[Records excerpted from a collection]
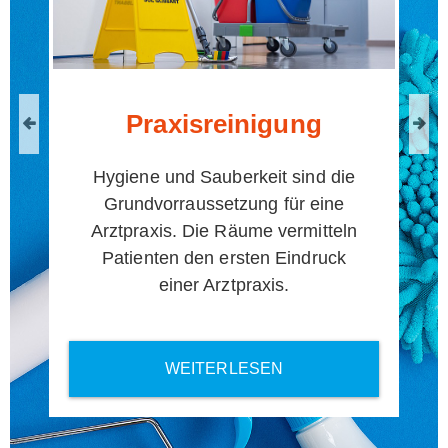
Praxisreinigung
Previous
Nex
Hygiene und Sauberkeit sind die
Grundvorraussetzung für eine
Arztpraxis. Die Räume vermitteln
Patienten den ersten Eindruck
einer Arztpraxis.
WEITERLESEN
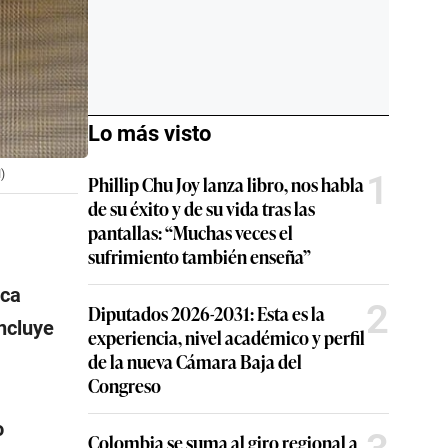
Lo más visto
1
)
Phillip Chu Joy lanza libro, nos habla
de su éxito y de su vida tras las
pantallas: “Muchas veces el
sufrimiento también enseña”
ica
2
Diputados 2026-2031: Esta es la
ncluye
experiencia, nivel académico y perfil
de la nueva Cámara Baja del
Congreso
o
Colombia se suma al giro regional a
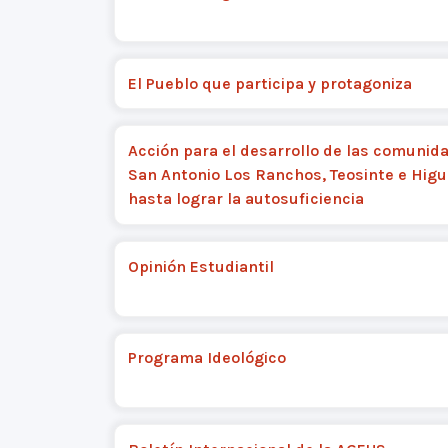
El Pueblo que participa y protagoniza
Acción para el desarrollo de las comunid
San Antonio Los Ranchos, Teosinte e Higu
hasta lograr la autosuficiencia
Opinión Estudiantil
Programa Ideológico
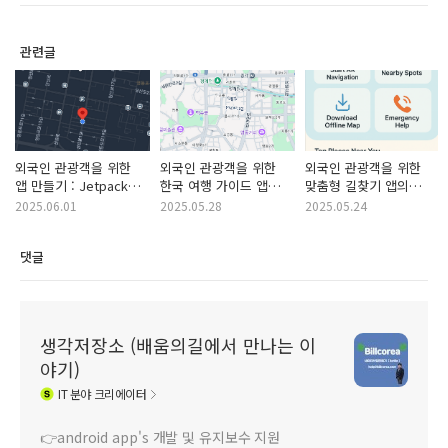
관련글
외국인 관광객을 위한
외국인 관광객을 위한
외국인 관광객을 위한
앱 만들기 : Jetpack
한국 여행 가이드 앱
맞춤형 길찾기 앱의
Compose에서 Google
개발 일지 - 위치 권한과
초기 화면은?
2025.06.01
2025.05.28
2025.05.24
Maps로 실시간 위치
구글맵 화면 구현
추적 및 야간 모드
(Jetpack Compose +
댓글
적용하기
Hilt)
생각저장소 (배움의길에서 만나는 이
야기)
IT
분야 크리에이터
👉android app's 개발 및 유지보수 지원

WORK INSTRUCTIONS
Every line above should be returned exactly; the pictures stay out.

EXERCISE RESPONSE
Praxisreinigung
Previous
Nex
Hygiene und Sauberkeit sind die
Grundvorraussetzung für eine
Arztpraxis. Die Räume vermitteln
Patienten den ersten Eindruck
einer Arztpraxis.
WEITERLESEN
Lo más visto
1
)
Phillip Chu Joy lanza libro, nos habla
de su éxito y de su vida tras las
pantallas: “Muchas veces el
sufrimiento también enseña”
ica
2
Diputados 2026-2031: Esta es la
ncluye
experiencia, nivel académico y perfil
de la nueva Cámara Baja del
Congreso
o
Colombia se suma al giro regional a
El Pueblo que participa y protagoniza
Acción para el desarrollo de las comunid
San Antonio Los Ranchos, Teosinte e Higu
hasta lograr la autosuficiencia
Opinión Estudiantil
Programa Ideológico
관련글
외국인 관광객을 위한
외국인 관광객을 위한
외국인 관광객을 위한
앱 만들기 : Jetpack
한국 여행 가이드 앱
맞춤형 길찾기 앱의
Compose에서 Google
개발 일지 - 위치 권한과
초기 화면은?
2025.06.01
2025.05.28
2025.05.24
Maps로 실시간 위치
구글맵 화면 구현
추적 및 야간 모드
(Jetpack Compose +
댓글
적용하기
Hilt)
생각저장소 (배움의길에서 만나는 이
야기)
IT
분야 크리에이터
👉android app's 개발 및 유지보수 지원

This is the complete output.